From my Grandpa Russell's mother's father's father, Joseph Fish, I get my passion for history. He meticulously kept and published a valuable history of Arizona Territory.

From my Grandma Russell's father's mother, Margaret Mortensen Ray, I get my love of beauty and desire to have things look orderly and beautiful.

From my Grandma Russell's mother, Juanita Stout, I get my passion for learning and teaching. (I actually get several doses of that from several ancestors, including my mom and Grandpa Russell, both of whom received degrees in education and my mother's mother's father's father, Edward Milo Webb, who started and presided over Snowflake Academy in Arizona). Before she got married in 1914, Juanita Stout attended the University of Utah and taught school.

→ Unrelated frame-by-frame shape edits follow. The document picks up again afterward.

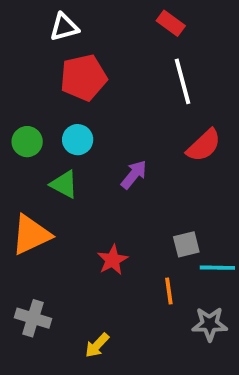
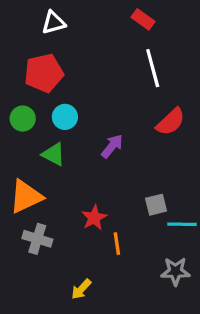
red pentagon: (83, 78) -> (44, 73), moved
orange line: (169, 291) -> (117, 244), moved
gray cross: (33, 318) -> (37, 239), moved

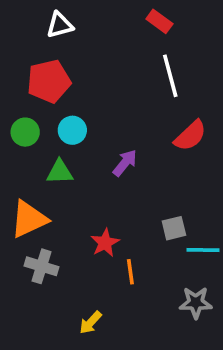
green triangle: (54, 154) -> (60, 172), turned -30

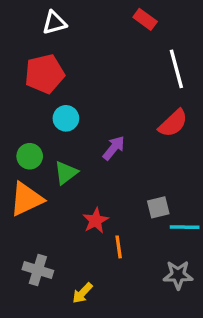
white line: (170, 76) -> (176, 69), moved
green circle: (25, 132) -> (30, 156), moved
green triangle: (60, 172) -> (66, 173), moved, turned -35
gray cross: (41, 266) -> (38, 270), moved

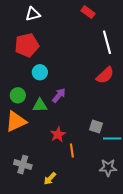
purple arrow: (114, 148) -> (59, 95), moved
green triangle: (66, 173) -> (40, 105), turned 35
gray square: (158, 207) -> (96, 126), turned 32

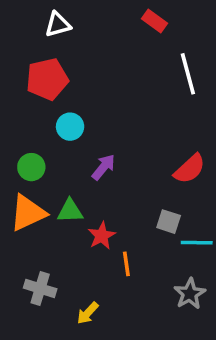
red semicircle: (105, 75) -> (190, 169), moved
green triangle: (40, 105) -> (70, 211), moved
gray star: (108, 168) -> (190, 294), turned -30

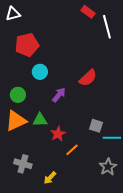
white triangle: (58, 25) -> (13, 14), moved
white line: (188, 74) -> (107, 27), moved
red semicircle: (190, 169) -> (88, 78), moved
orange line: (126, 264) -> (72, 150), turned 56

From my Grandpa Westover's mother, Adele Bushman, I get my organizational skills. My mom says that despite raising 11 fine children, she managed to keep a clean house.

From my Grandma Westover's mother's father's father, David Cluff, I get my passion for adventure. He started out in eastern New Hampshire and had his 12 children (1 girl, 11 boys) in Ohio, Illinois, and Iowa, before settling in Utah. Born in 1795, he was 82 in 1877 when he decided he wanted to move to Arizona - because he'd never been there. Brigham Young once said of my great-great-great grandfather "David Cluff is so imbued with the spirit of pioneering that it is very difficult for him to settle down for any great length of time in one place."

So there you have it. I might add that I credit my ability to handle the cold weather well (despite growing up in the hottest spot in the country) from my three Scandinavian great-great-grandmothers - Margaret Mortensen from Denmark, Joanna Erickson from Sweden, and Mary Ann Petersen from Denmark.

Now I must study geometry so I can do good on the GRE this summer and get into a good school for a masters and PhD in . . . history! What do I want to be when I grow up? A history professor (at Columbia University!)